2000 News Story

Kingdom marks International Desertification Day

In a speech marking the international day for combating desertification, which falls tomorrow, Minister of Agriculture and Water Dr. Abdullah Bin Abdulaziz Bin Muammar spoke of desertification as one of the most serious environmental problems, with its negative impact on food sources, human health, and people's way of life. Saudi Arabia, he said, has been concerned about the problem since the early 1960s, contributing regularly to the International Fund for Agricultural Development (IFAD), providing soft loans to developing countries, and extending assistance to them in times of natural disasters and emergencies. The Kingdom is a signatory to the United Nations Convention to Combat Desertification of June 17, 1994.

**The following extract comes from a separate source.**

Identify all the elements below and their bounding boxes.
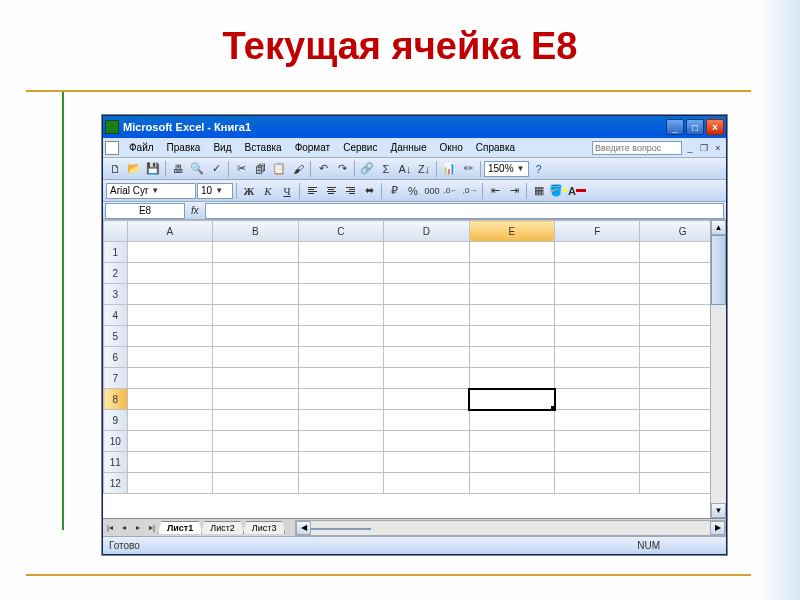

Saudi Arabia, Dr. Muammar explained, lies within the globe's desert zone.  Aware of the hazards of urbanization, unplanned pastureland, and tree-felling that exacerbate the problem of desertification, the Kingdom has taken measures over the past thirty years to preserve the country's natural environment, such as monitoring changes, conducting research and training, developing water resources, preventing the creeping of sand dunes, and expanding green open spaces. Although there are climatic elements, including lack of rainfall and high temperatures, drought is only part of the phenomenon of desertification, since there is no evidence of any fundamental climate change in the Arabian Peninsula. The major reason for desertification is the increase in human activities, such as intensified exploitation of agricultural land, irrational management of resources, misguided use of pasture, and haphazard irrigation.
Quoting figures on desertification, Dr. Muammar reported that the world annually loses 24 billion tons of surface soil; and that desertification is affecting about 70 percent of agricultural land in 110 countries worldwide, 2.5 billion hectares of it in Asia and Africa. According to the United Nations Environment Program (UNEP), the global financial loss from desertification amounts to U.S. $ 4 billion each year. Food sources for one-sixth of the world's population are endangered, and nearly 135 million people face the threat of displacement in search of food resources.